The Prandtl–Glauert Singularity – Jet Plane Shock Collar - bryanrasmussen
http://www.kuriositas.com/2011/02/prandtlglauert-singularity-amazing-jet.html
======
gotocake
Very cool pictures, but a correction:

 _Although it is understandable to see how it could be naturally assumed a
vapor cone (as the singularity is also known)..._

This is incorrect. The P-G Singularity is a hypothesized pressure singularity
in flow leading to a true sound barrier that couldn’t be passed.

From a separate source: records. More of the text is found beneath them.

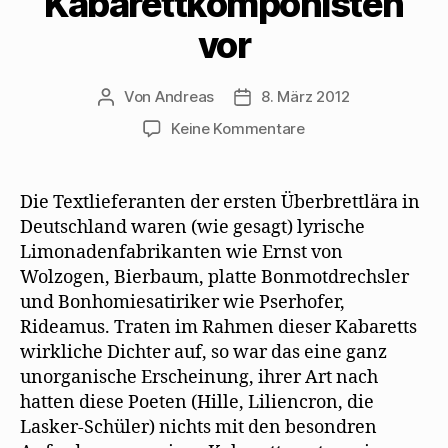
Kabarettkomponisten
vor
Von
Andreas
8. März 2012
Beitragsautor
Beitragsdatum
zu
Keine Kommentare
Max
Herrmann-
Neiße
Die Textlieferanten der ersten Überbrettlära in
stellt
Deutschland waren (wie gesagt) lyrische
Kabarettdichter
Limonadenfabrikanten wie Ernst von
und
Wolzogen, Bierbaum, platte Bonmotdrechsler
Kabarettkomponist
und Bonhomiesatiriker wie Pserhofer,
vor
Rideamus. Traten im Rahmen dieser Kabaretts
wirkliche Dichter auf, so war das eine ganz
unorganische Erscheinung, ihrer Art nach
hatten diese Poeten (Hille, Liliencron, die
Lasker-Schüler) nichts mit den besondren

It was based
on faulty assumptions and doesn’t hold.

 _The Prandtl–Glauert singularity is a theoretical construct in flow physics,
often incorrectly used to explain vapor cones in transonic flows. It is the
prediction by the Prandtl–Glauert transformation that infinite pressures would
be experienced by an aircraft as it approaches the speed of sound. Because it
is invalid to apply the transformation at these speeds, the predicted
singularity does not emerge. The incorrect association is related to the
early-20th-century misconception of the impenetrability of the sound barrier._

[https://en.m.wikipedia.org/wiki/Prandtl–Glauert_singularity](https://en.m.wikipedia.org/wiki/Prandtl–Glauert_singularity)